Senja tercengang seketika. "Hah? Dia memang suka cari ribut, kali ini orang mana lagi yang dia gebukin?"
Arjuna pun bertanya-tanya, Senja merangkul pundaknya dan menatapnya dengan intens. "A' Juna jangan nurutin a' Saga, ya. Jangan suka nyari keributan," ucap Senja.
Arjuna mengangguk. "Aku nggak akan nyari keributan, kecuali kalau ada yang mengusik neng Senja. Seperti kejadian dulu, waktu neng Senja disrempet orang."
Arjuna mengusap pipi istrinya itu dengan perlahan, hingga Senja kemudian memeluknya dengan erat.

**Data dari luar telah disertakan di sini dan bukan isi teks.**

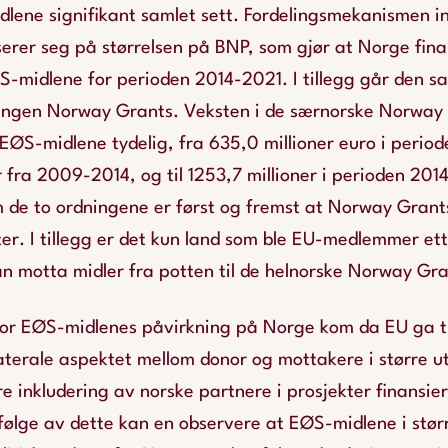
dlene signifikant samlet sett. Fordelingsmekanismen i
erer seg på størrelsen på BNP, som gjør at Norge fina
ØS-midlene for perioden 2014-2021. I tillegg går den 
ningen Norway Grants. Veksten i de særnorske Norway 
EØS-midlene tydelig, fra 635,0 millioner euro i peri
er fra 2009-2014, og til 1253,7 millioner i perioden 201
m de to ordningene er først og fremst at Norway Grant
er. I tillegg er det kun land som ble EU-medlemmer et
n motta midler fra potten til de helnorske Norway Gra
for EØS-midlenes påvirkning på Norge kom da EU ga til
aterale aspektet mellom donor og mottakere i større u
re inkludering av norske partnere i prosjekter finansie
følge av dette kan en observere at EØS-midlene i stør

Arjuna, Senja dan Jay Pramudya pergi ke Kalijati untuk mengunjungi Saga. Sesampainya di sana, Senja cukup tercengang melihat halaman rumah yang begitu luas. Dari parkiran menuju ke rumah utama, mereka melewati gazebo yang cukup besar dengan lantai yang terbuat dari batu bata. Di sana sudah berkumpul banyak orang, benar kata Arjuna bahwa di rumah Saga sering ramai oleh orang-orang yang berlatih seni Jaipong. Mulai dari latihan menari dan latihan kendang, serta musik karawitan lainnya sebagai pelengkap.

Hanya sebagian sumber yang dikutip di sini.